Robert Faurisson was born in 1929 of a French father and Scottish mother in the suburban village on Shepperton, about 15 miles southwest of London. He studied in France at the University of Lyon, and became a teacher in Vichy. He became a public Holocaust denier in the 1970s, writing an article for Le Monde in 1978 that claimed that the gas houses at Auschwitz did not exist. Faurisson called Anne Frank’s diary a fraud, and engaged in other anti-Semitic efforts to discredit Holocaust memory.
He traveled widely peddling his patently false ideas. When he went to Sweden in 1992, hundreds of protesting students met him at the airport and 200 elderly Jews protested outside Parliament.
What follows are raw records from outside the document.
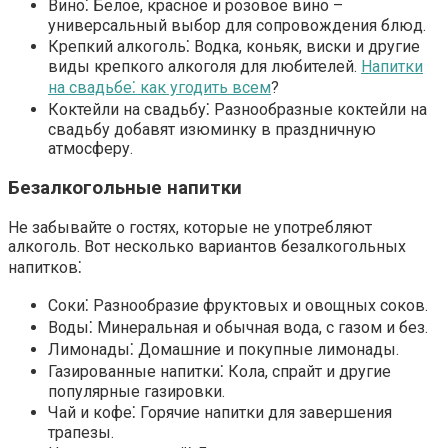
Вино⁚
Белое, красное и розовое вино –
универсальный выбор для сопровождения блюд.
Крепкий алкоголь⁚
Водка, коньяк, виски и другие
виды крепкого алкоголя для любителей.
Напитки
на свадьбе⁚ как угодить всем
?
Коктейли на свадьбу⁚
Разнообразные
коктейли на
свадьбу
добавят изюминку в праздничную
атмосферу.
Безалкогольные напитки
Не забывайте о гостях, которые не употребляют
алкоголь. Вот несколько вариантов
безалкогольных
напитков
⁚
Соки⁚
Разнообразие фруктовых и овощных соков.
Воды⁚
Минеральная и обычная вода, с газом и без.
Лимонады⁚
Домашние и покупные
лимонады
.
Газированные напитки⁚
Кола, спрайт и другие
популярные газировки.
Чай и кофе⁚
Горячие напитки для завершения
трапезы.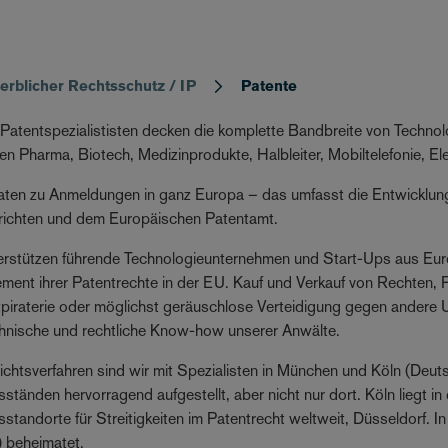
rblicher Rechtsschutz / IP
Patente
Patentspezialististen decken die komplette Bandbreite von Techno
en Pharma, Biotech, Medizinprodukte, Halbleiter, Mobiltelefonie, El
aten zu Anmeldungen in ganz Europa – das umfasst die Entwicklung
ichten und dem Europäischen Patentamt.
erstützen führende Technologieunternehmen und Start-Ups aus Eu
ent ihrer Patentrechte in der EU. Kauf und Verkauf von Rechten,
piraterie oder möglichst geräuschlose Verteidigung gegen andere
hnische und rechtliche Know-how unserer Anwälte.
ichtsverfahren sind wir mit Spezialisten in München und Köln (Deu
sständen hervorragend aufgestellt, aber nicht nur dort. Köln liegt i
sstandorte für Streitigkeiten im Patentrecht weltweit, Düsseldorf.
 beheimatet.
He traveled regularly to attend and speak at conferences of the Institute for Historical Review, then the Number One Hothouse for mis-remembering the Holocaust. IHR’s executive director Mark Weber, translated Faurisson as he spoke in the streets of Munich in 1991, at a much diminished Kongress.
Faurisson persuaded Noam Chomsky to write in defense of his free speech rights. And Chomsky later wrote that he thought Faurisson was “a relatively apolitical liberal of some sort.”
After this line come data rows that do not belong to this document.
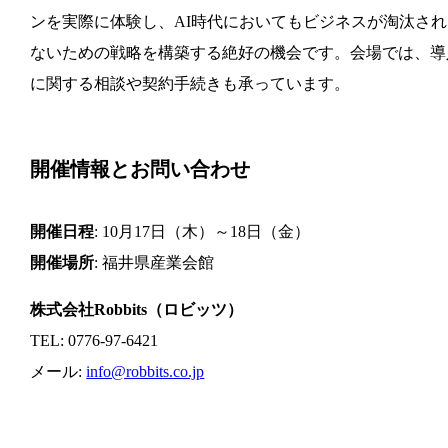
ンを実際に体験し、AI時代においてもビジネスが淘汰され
ないための戦略を構築する絶好の機会です。会場では、導
に関する相談や契約手続きも承っています。
開催情報とお問い合わせ
開催日程
: 10月17日（木）～18日（金）
開催場所
: 福井県産業会館
株式会社Robbits（ロビッツ）
TEL: 0776-97-6421
メール:
info@robbits.co.jp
When Faurisson came to England this month, the anti-fascist anti-racist magazine Searchlight tracked his activities: “An audience of 60 like-minded historical revisionists had made their way to a secretive reception on Saturday 20 October at a hotel in Shepperton, arranged by Peter Rushton, assistant editor of the intellectual Nazi publication Heritage and Destiny. … After an opening speech by Vincent Reynouard, who is hiding out in the UK in the face of a European arrest warrant, the audience …were regaled by Faurisson boasting about his “research” which had “proved” that the Nazi gas chambers were faked. As he was coming to the end of his speech, the hotel management demanded that Rushton close the meeting. Rushton refused, and according to a report on the Heritage and Destiny website, the management “harassed the audience … turning out the lights, setting off the fire alarm and playing loud disco music …”.”
Faurisson went home to Vichy and on Sunday, October 22, died of a heart attack in the doorway of his house.